Procurada pela reportagem, a PM-RJ enviou a seguinte nota, por meio da Assessoria de Imprensa:

“A Assessoria de Imprensa da Secretaria de Estado de Polícia Militar informa que o principal objetivo da Corporação é uma atuação segura para a população do Rio de Janeiro e a impreterível preservação de vidas. Os dados compilados pelo Instituto de Segurança Pública (ISP) apontam tendência de redução nos principais indicadores de criminalidade. Em relação aos crimes contra a vida, o estado do Rio teve o menor número de homicídios dolosos para o mês de outubro e para o ano desde o início da série histórica, em 1991. A queda de janeiro a outubro foi de 5% na comparação com 2020.

O indicador crimes violentos letais intencionais, que engloba homicídio doloso, lesão corporal seguida de morte e roubo seguido de morte, apresentou queda de 4% de janeiro a outubro deste ano em comparação com 2020, chegando ao menor patamar desde 1999.

Vale ressaltar que somente a Polícia Militar apreendeu cerca de 6 mil armas de fogo, sendo mais de 270 fuzis, prendeu 29.656 criminosos e apreendeu 3.607 adolescentes infratores neste ano de 2021.

Destacamos que os policiais militares atuam num cenário complexo, construído há décadas pela disputa violenta por território entre organizações criminosas rivais, combatendo facções de traficantes e milicianos.

As ações realizadas pela Corporação estão rigorosamente alinhadas ao que preconiza a lei. Transparentes e protegidas pela legislação em vigor, as operações são precedidas de informações do setor de inteligência da Corporação e de órgãos oficiais, sendo executadas com base em protocolos técnicos com foco central na preservação de vidas – da população local e de policiais militares envolvidos na ação.
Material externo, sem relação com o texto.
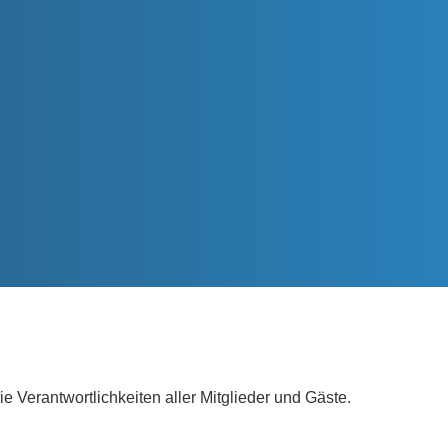
Verantwortlichkeiten aller Mitglieder und Gäste.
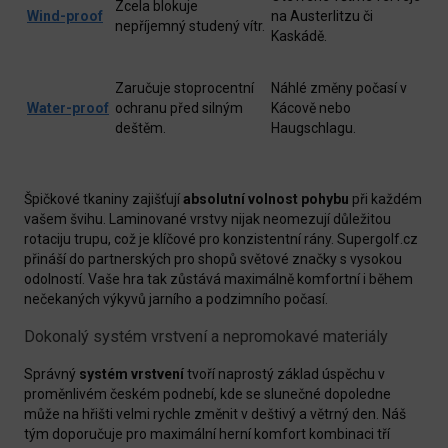
Zcela blokuje
Wind-proof
na Austerlitzu či
nepříjemný studený vítr.
Kaskádě.
Zaručuje stoprocentní
Náhlé změny počasí v
Water-proof
ochranu před silným
Kácově nebo
deštěm.
Haugschlagu.
Špičkové tkaniny zajišťují
absolutní volnost pohybu
při každém
vašem švihu. Laminované vrstvy nijak neomezují důležitou
rotaciju trupu, což je klíčové pro konzistentní rány. Supergolf.cz
přináší do partnerských pro shopů světové značky s vysokou
odolností. Vaše hra tak zůstává maximálně komfortní i během
nečekaných výkyvů jarního a podzimního počasí.
Dokonalý systém vrstvení a nepromokavé materiály
Správný
systém vrstvení
tvoří naprostý základ úspěchu v
proměnlivém českém podnebí, kde se slunečné dopoledne
může na hřišti velmi rychle změnit v deštivý a větrný den. Náš
tým doporučuje pro maximální herní komfort kombinaci tří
Nossos policiais militares são constantemente treinados e preparados para atuarem de forma segura. Nesse sentido, a Corporação realiza esforços de forma sistemática visando reduzir a vitimização.

Vale ressaltar ainda que a opção pelo confronto é sempre uma iniciativa dos criminosos, que realizam ataques armados inconsequentes diante do cumprimento das missões institucionais dos entes de segurança do Estado.
Quando as ocorrências resultam em lesão corporal ou morte, são instaurados inquéritos no âmbito da Polícia Militar e da Polícia Civil, com acompanhamento do Ministério Público estadual.”

Polícia Civil

Em nota enviada pela Assessoria de Imprensa, a Polícia Civil do Rio de Janeiro afirmou que, por não ter recebido a pesquisa da Defensoria Pública não iria comentar os dados enviados pelo Metrópoles.